Output the entries below exactly, from the first line to the line holding "Populära antikmarnaden", both included.

(Transcribed page contents)
#####

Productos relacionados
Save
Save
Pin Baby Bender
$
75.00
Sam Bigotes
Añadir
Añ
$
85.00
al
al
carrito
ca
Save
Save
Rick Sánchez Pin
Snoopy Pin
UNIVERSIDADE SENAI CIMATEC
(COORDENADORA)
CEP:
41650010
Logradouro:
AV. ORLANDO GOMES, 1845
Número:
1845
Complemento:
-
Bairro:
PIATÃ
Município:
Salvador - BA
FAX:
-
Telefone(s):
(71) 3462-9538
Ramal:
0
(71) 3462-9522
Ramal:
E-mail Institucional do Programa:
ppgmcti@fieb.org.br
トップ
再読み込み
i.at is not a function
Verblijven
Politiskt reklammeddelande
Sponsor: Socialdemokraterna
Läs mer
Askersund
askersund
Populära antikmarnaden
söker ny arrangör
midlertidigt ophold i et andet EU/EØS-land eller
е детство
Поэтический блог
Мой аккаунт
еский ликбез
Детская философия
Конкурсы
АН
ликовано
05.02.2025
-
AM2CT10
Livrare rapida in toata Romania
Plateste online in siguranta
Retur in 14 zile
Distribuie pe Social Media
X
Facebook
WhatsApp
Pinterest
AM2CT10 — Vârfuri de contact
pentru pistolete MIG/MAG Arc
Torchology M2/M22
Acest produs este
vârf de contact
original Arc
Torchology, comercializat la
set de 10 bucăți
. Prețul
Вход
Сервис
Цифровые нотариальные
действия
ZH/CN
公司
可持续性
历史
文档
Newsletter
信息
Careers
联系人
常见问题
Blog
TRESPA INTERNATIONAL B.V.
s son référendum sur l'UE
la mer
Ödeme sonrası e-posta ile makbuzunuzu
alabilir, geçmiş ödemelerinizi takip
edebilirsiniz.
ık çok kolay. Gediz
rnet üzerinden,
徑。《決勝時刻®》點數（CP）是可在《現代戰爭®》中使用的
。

#####

• **Answer for this exercise**:
Productos relacionados
Save
Save
Pin Baby Bender
$
75.00
Sam Bigotes
Añadir
Añ
$
85.00
al
al
carrito
ca
Save
Save
Rick Sánchez Pin
Snoopy Pin
UNIVERSIDADE SENAI CIMATEC
(COORDENADORA)
CEP:
41650010
Logradouro:
AV. ORLANDO GOMES, 1845
Número:
1845
Complemento:
-
Bairro:
PIATÃ
Município:
Salvador - BA
FAX:
-
Telefone(s):
(71) 3462-9538
Ramal:
0
(71) 3462-9522
Ramal:
E-mail Institucional do Programa:
ppgmcti@fieb.org.br
トップ
再読み込み
i.at is not a function
Verblijven
Politiskt reklammeddelande
Sponsor: Socialdemokraterna
Läs mer
Askersund
askersund
Populära antikmarnaden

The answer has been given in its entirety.